**Data listing**
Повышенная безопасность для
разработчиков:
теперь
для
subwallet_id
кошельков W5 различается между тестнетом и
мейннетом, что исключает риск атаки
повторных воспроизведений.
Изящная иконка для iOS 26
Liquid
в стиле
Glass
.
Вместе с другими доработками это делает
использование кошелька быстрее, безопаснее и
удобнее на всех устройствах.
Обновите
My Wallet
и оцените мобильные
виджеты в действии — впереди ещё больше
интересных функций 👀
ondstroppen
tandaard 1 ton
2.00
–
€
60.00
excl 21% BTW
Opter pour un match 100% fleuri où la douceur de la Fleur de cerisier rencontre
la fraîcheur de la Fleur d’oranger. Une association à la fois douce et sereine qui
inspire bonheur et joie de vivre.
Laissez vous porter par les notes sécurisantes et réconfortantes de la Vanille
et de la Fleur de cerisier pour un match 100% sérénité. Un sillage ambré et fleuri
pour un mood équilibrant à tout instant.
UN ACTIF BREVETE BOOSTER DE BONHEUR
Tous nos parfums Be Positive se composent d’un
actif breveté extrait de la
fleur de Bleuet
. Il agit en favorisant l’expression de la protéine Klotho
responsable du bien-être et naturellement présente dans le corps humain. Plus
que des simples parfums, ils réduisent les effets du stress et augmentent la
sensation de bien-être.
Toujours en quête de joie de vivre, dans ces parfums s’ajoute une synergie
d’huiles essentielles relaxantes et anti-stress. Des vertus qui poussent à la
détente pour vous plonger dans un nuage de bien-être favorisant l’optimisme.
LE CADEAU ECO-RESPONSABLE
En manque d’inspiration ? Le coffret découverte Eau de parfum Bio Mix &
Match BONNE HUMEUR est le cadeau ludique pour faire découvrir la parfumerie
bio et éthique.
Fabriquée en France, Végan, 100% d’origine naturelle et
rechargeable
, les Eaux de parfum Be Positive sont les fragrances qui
* * *
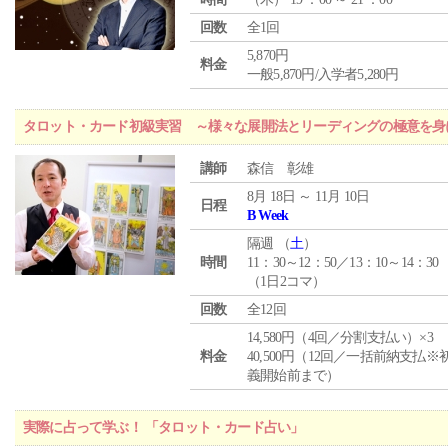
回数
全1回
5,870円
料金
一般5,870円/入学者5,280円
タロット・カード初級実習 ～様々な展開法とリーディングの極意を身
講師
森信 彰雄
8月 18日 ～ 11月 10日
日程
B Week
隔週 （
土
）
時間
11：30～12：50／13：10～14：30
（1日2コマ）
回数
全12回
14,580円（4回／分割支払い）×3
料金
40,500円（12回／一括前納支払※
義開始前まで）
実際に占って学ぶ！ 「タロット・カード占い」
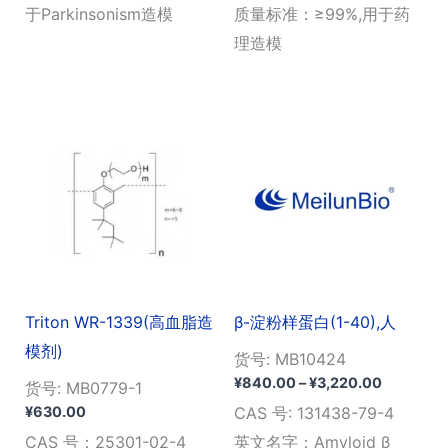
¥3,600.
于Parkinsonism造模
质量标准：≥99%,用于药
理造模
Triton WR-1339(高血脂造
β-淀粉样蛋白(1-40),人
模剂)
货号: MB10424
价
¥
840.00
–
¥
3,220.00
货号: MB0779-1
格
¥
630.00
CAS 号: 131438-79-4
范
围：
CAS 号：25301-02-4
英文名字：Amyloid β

**Task**
Copy word for word the stretch of entries above from the line that has "Повышенная безопасность для" through the line that has "En manque d’inspiration", both ends included, and nothing outside it.

**Response box**
Повышенная безопасность для
разработчиков:
теперь
для
subwallet_id
кошельков W5 различается между тестнетом и
мейннетом, что исключает риск атаки
повторных воспроизведений.
Изящная иконка для iOS 26
Liquid
в стиле
Glass
.
Вместе с другими доработками это делает
использование кошелька быстрее, безопаснее и
удобнее на всех устройствах.
Обновите
My Wallet
и оцените мобильные
виджеты в действии — впереди ещё больше
интересных функций 👀
ondstroppen
tandaard 1 ton
2.00
–
€
60.00
excl 21% BTW
Opter pour un match 100% fleuri où la douceur de la Fleur de cerisier rencontre
la fraîcheur de la Fleur d’oranger. Une association à la fois douce et sereine qui
inspire bonheur et joie de vivre.
Laissez vous porter par les notes sécurisantes et réconfortantes de la Vanille
et de la Fleur de cerisier pour un match 100% sérénité. Un sillage ambré et fleuri
pour un mood équilibrant à tout instant.
UN ACTIF BREVETE BOOSTER DE BONHEUR
Tous nos parfums Be Positive se composent d’un
actif breveté extrait de la
fleur de Bleuet
. Il agit en favorisant l’expression de la protéine Klotho
responsable du bien-être et naturellement présente dans le corps humain. Plus
que des simples parfums, ils réduisent les effets du stress et augmentent la
sensation de bien-être.
Toujours en quête de joie de vivre, dans ces parfums s’ajoute une synergie
d’huiles essentielles relaxantes et anti-stress. Des vertus qui poussent à la
détente pour vous plonger dans un nuage de bien-être favorisant l’optimisme.
LE CADEAU ECO-RESPONSABLE
En manque d’inspiration ? Le coffret découverte Eau de parfum Bio Mix &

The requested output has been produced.